What are the potential risks associated with ERC-20 tokens listed on decentralized exchanges?
Erica EstevesDec 25, 2021 · 3 years ago3 answers
What are some of the potential risks that investors should be aware of when trading ERC-20 tokens on decentralized exchanges?
3 answers
- Dec 25, 2021 · 3 years agoOne potential risk associated with trading ERC-20 tokens on decentralized exchanges is the lack of regulation and oversight. Unlike centralized exchanges, decentralized exchanges do not have a central authority or governing body to enforce rules and protect investors. This can leave investors vulnerable to scams, fraud, and market manipulation.
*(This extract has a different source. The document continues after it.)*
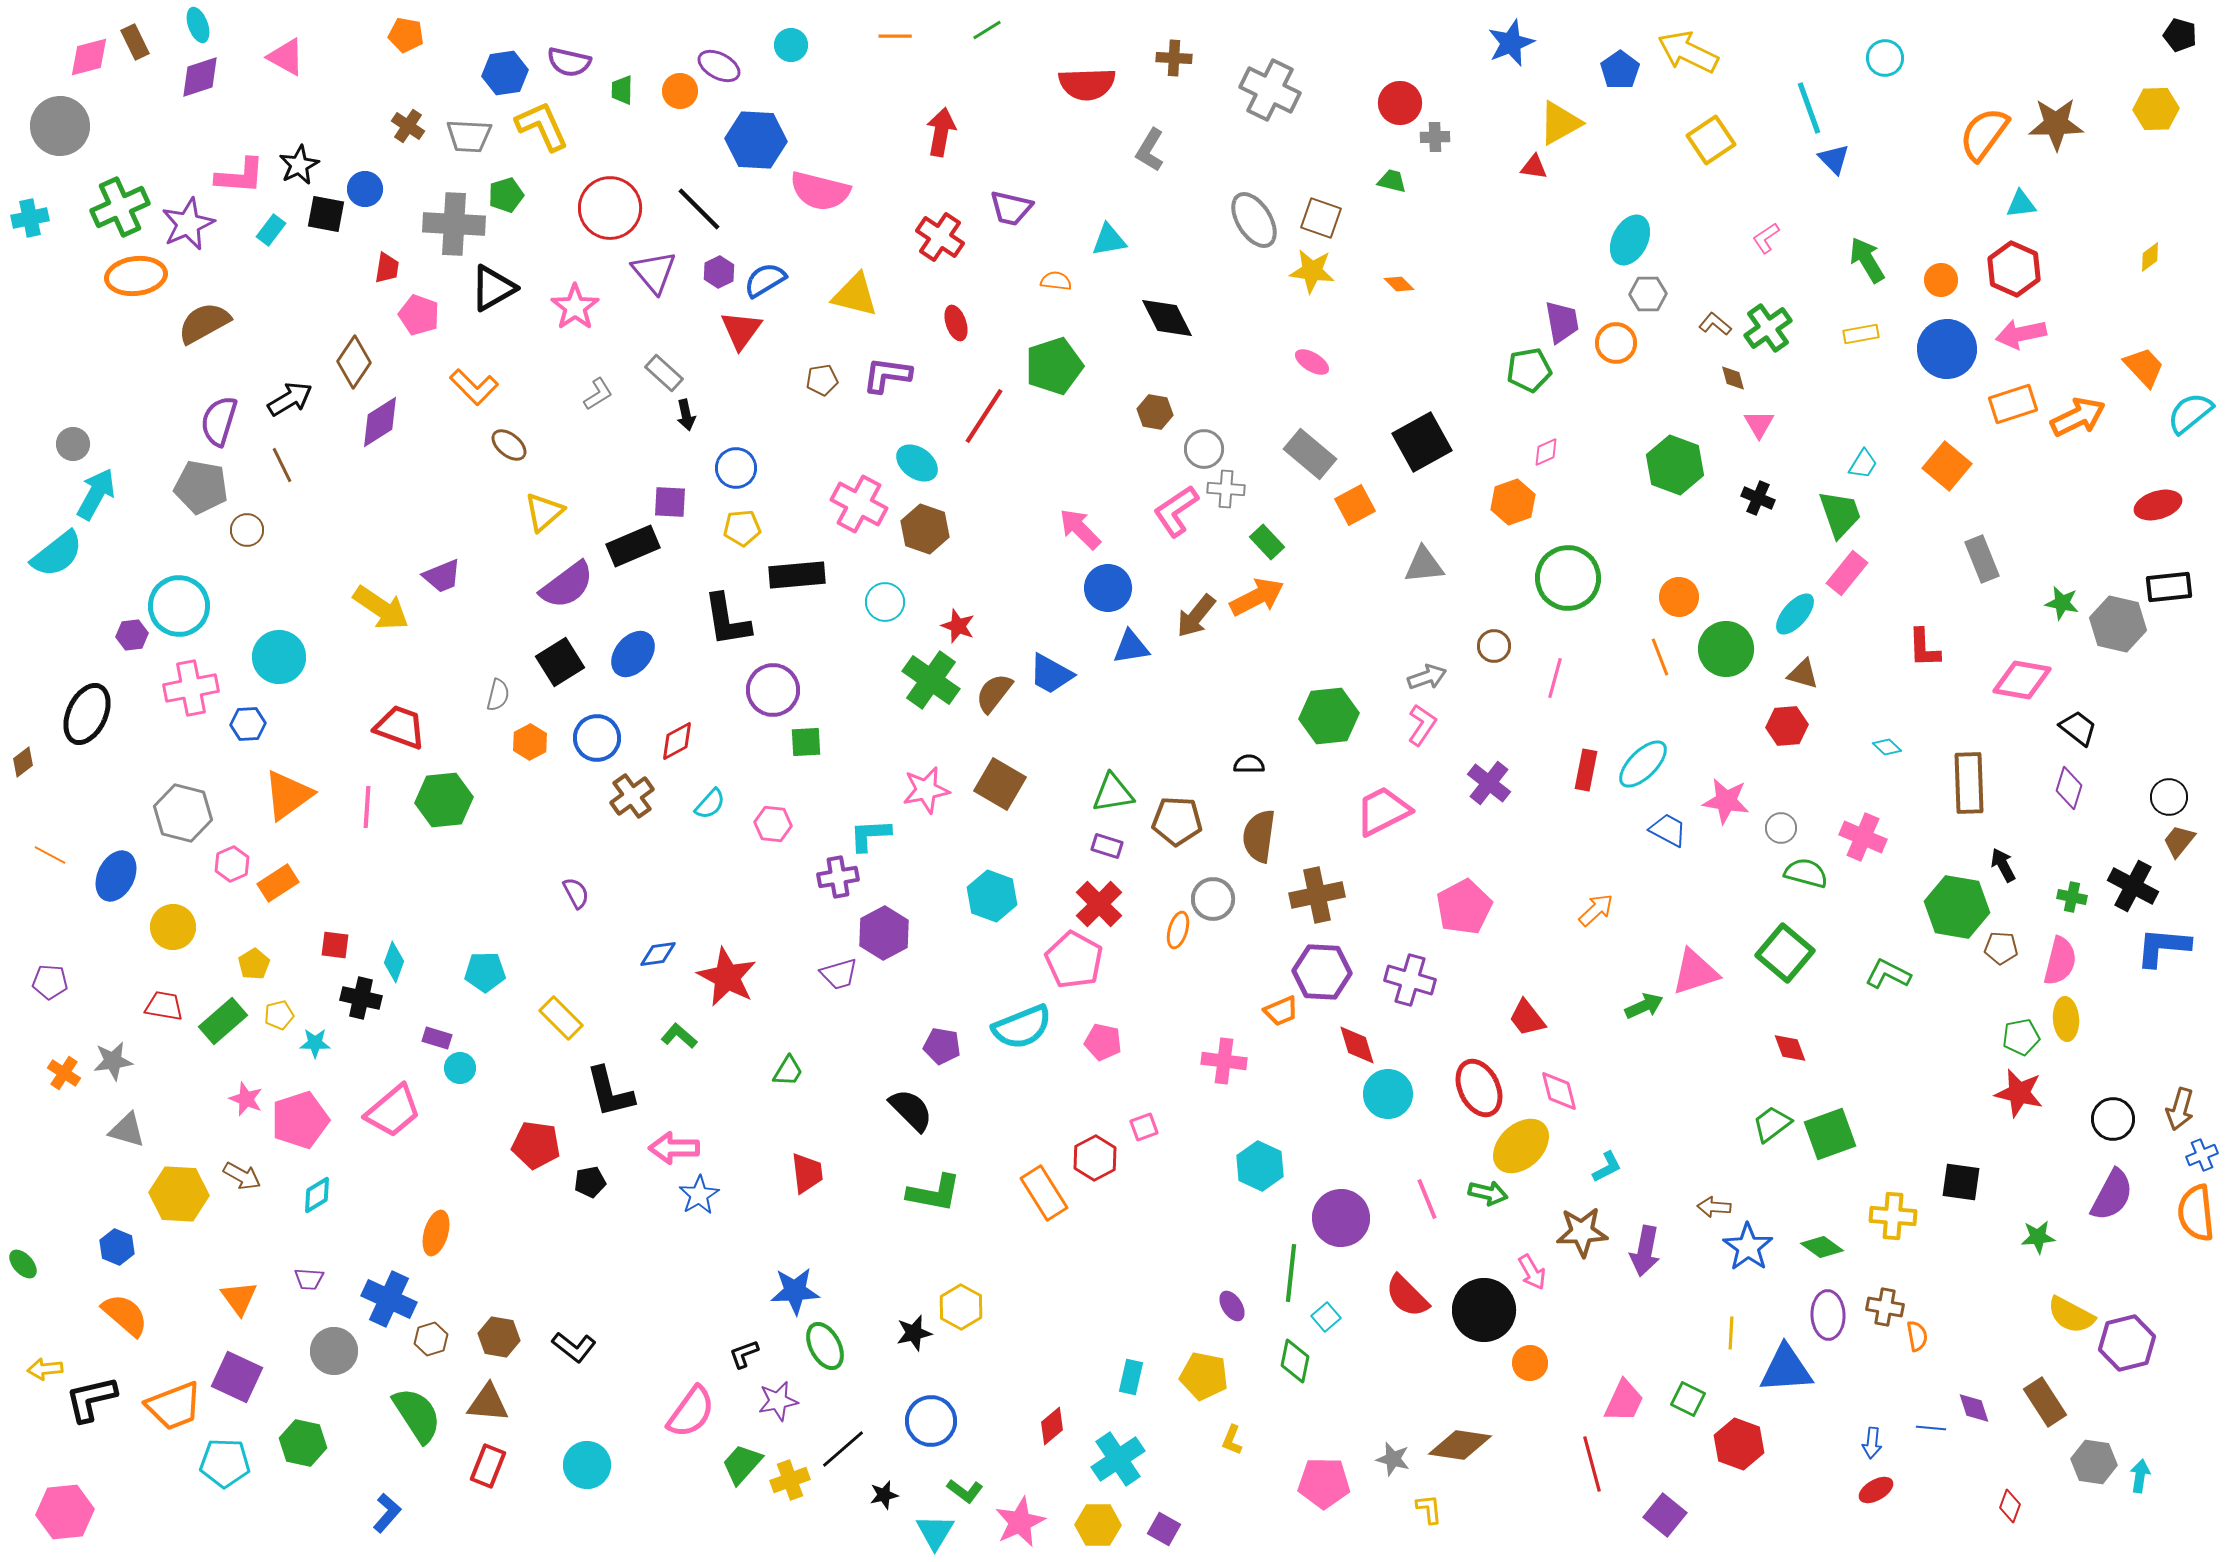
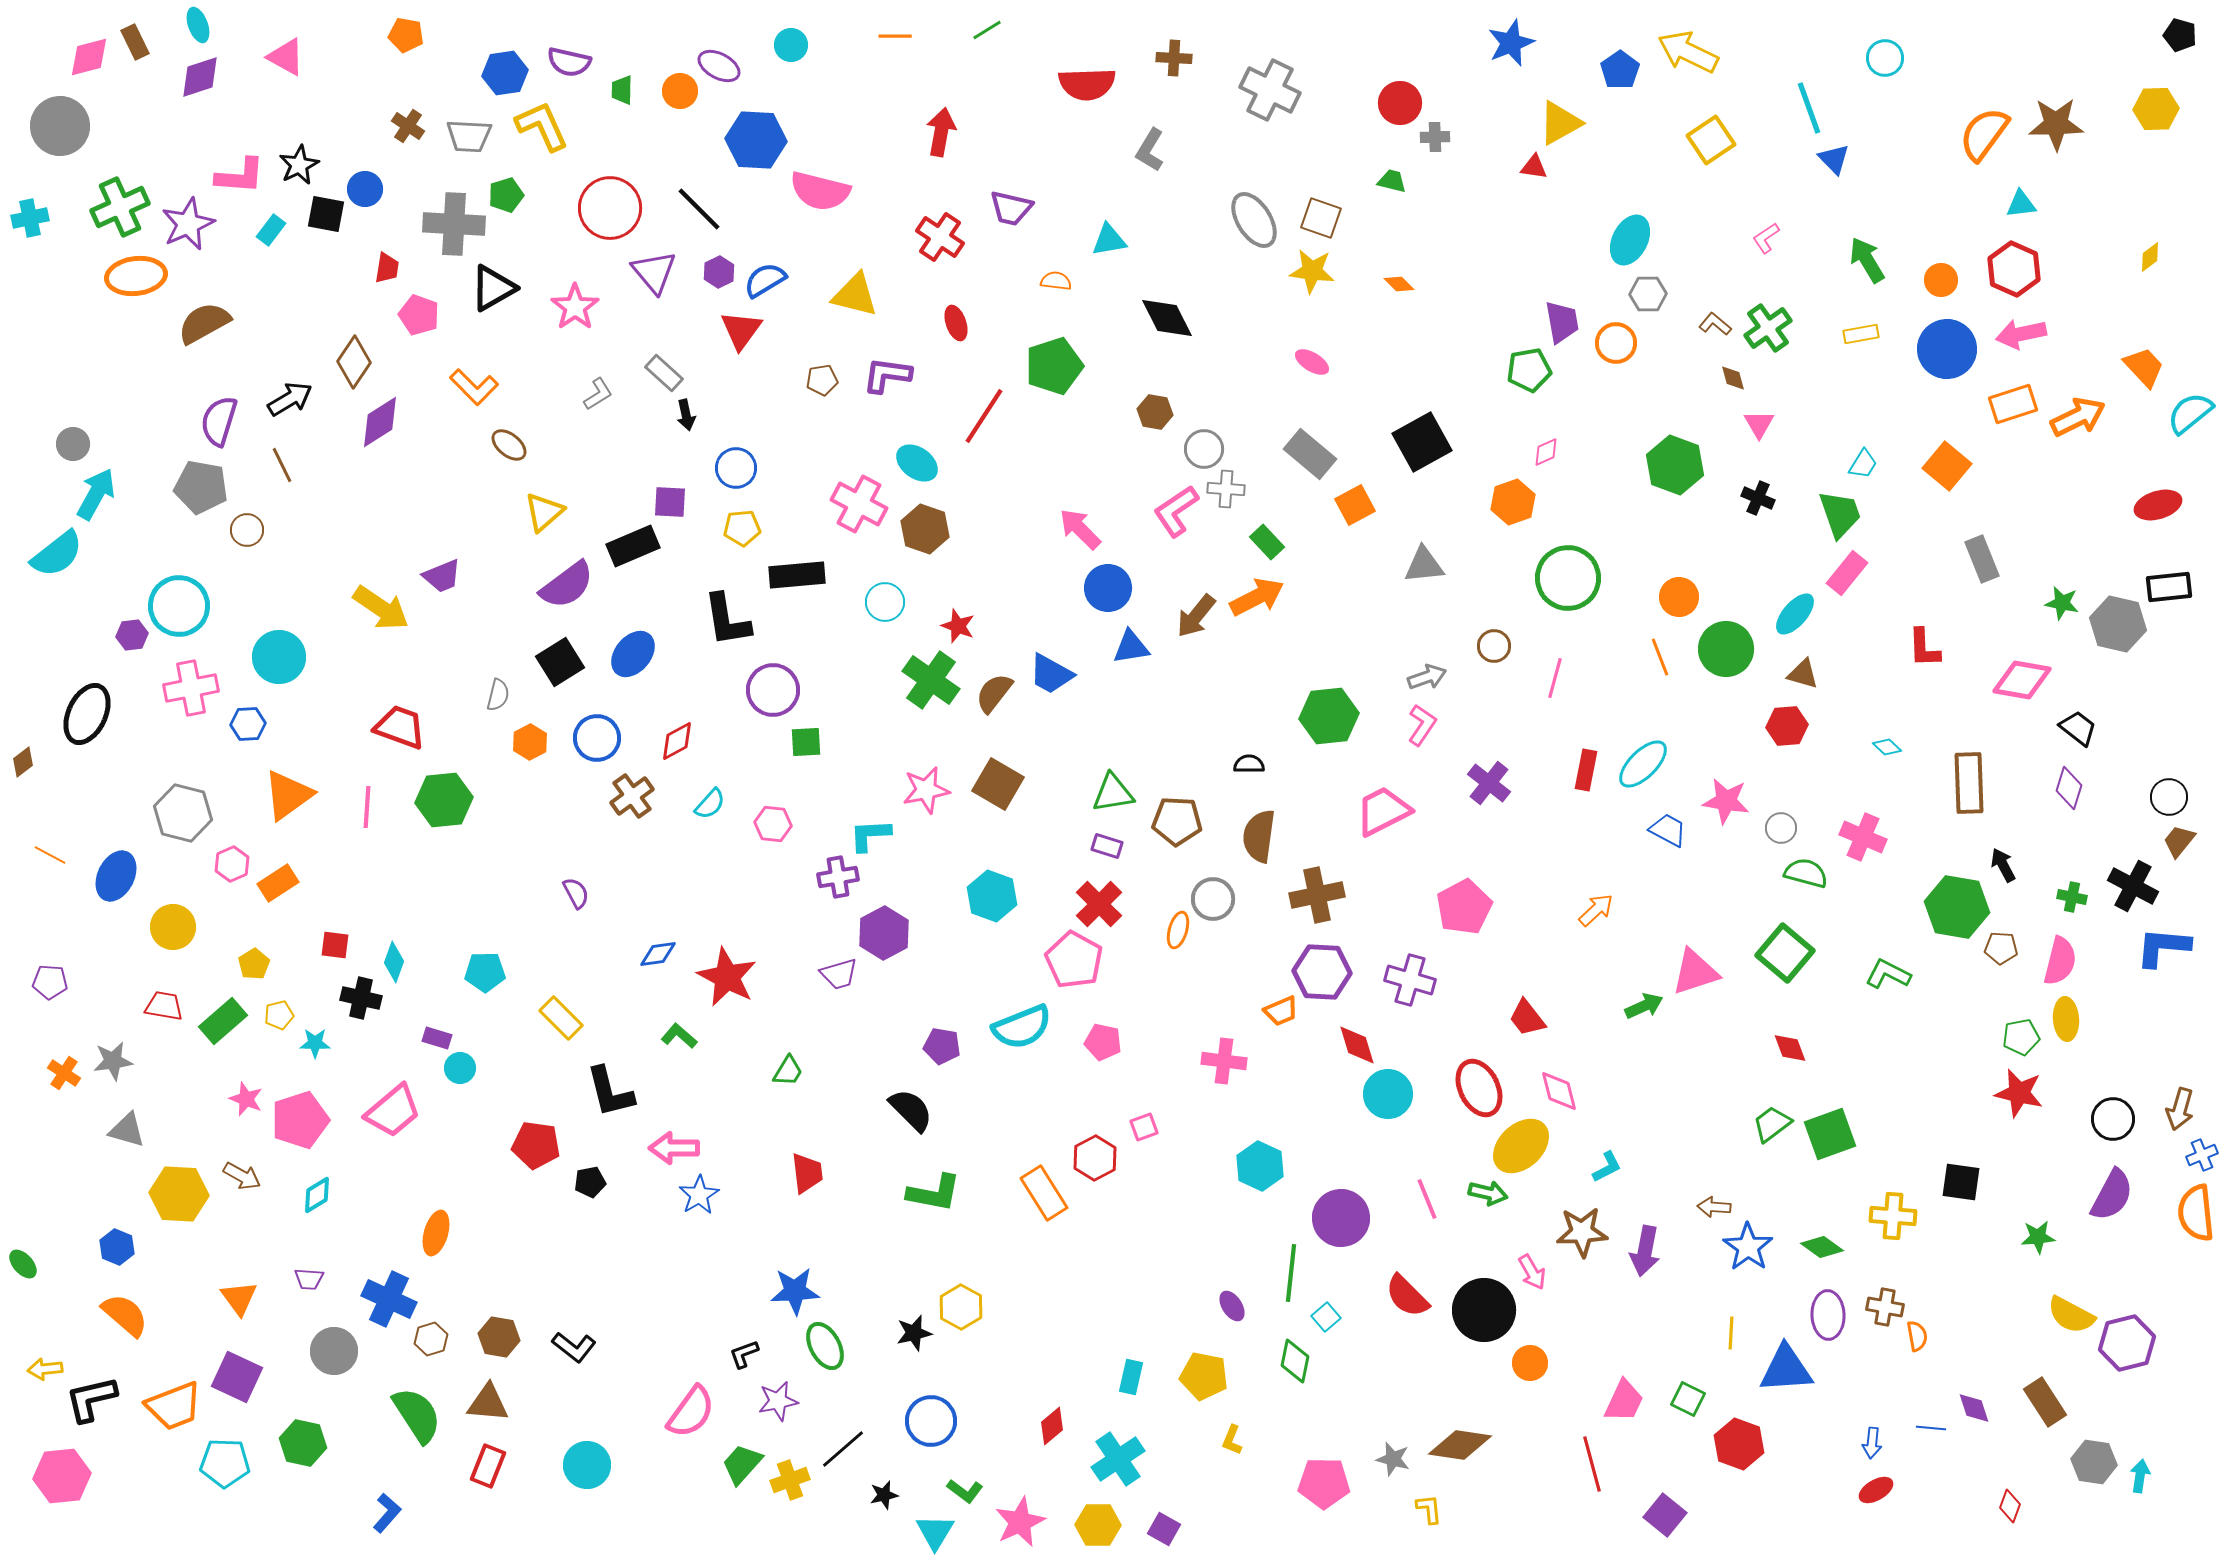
brown square at (1000, 784): moved 2 px left
pink hexagon at (65, 1512): moved 3 px left, 36 px up
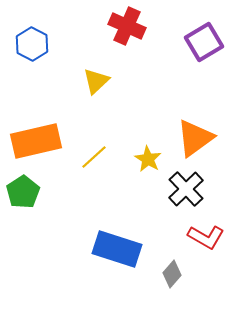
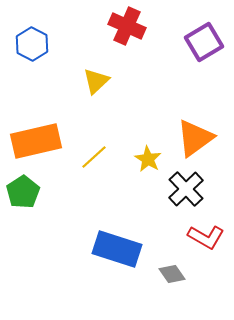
gray diamond: rotated 76 degrees counterclockwise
It's important for investors to thoroughly research and vet the projects behind the ERC-20 tokens before trading on decentralized exchanges to mitigate these risks.
- Dec 25, 2021 · 3 years agoAnother potential risk is the possibility of smart contract vulnerabilities. ERC-20 tokens are built on the Ethereum blockchain and rely on smart contracts to function. If there are flaws or vulnerabilities in the smart contracts, hackers can exploit them and steal investors' funds. It's crucial for investors to carefully review the smart contracts and conduct security audits before engaging in any transactions on decentralized exchanges.
- Dec 25, 2021 · 3 years agoAs a third-party perspective, BYDFi acknowledges that there are risks associated with trading ERC-20 tokens on decentralized exchanges. However, it's important to note that these risks are not exclusive to decentralized exchanges and can also be present on centralized exchanges. Investors should always exercise caution, conduct thorough research, and diversify their portfolios to mitigate potential risks.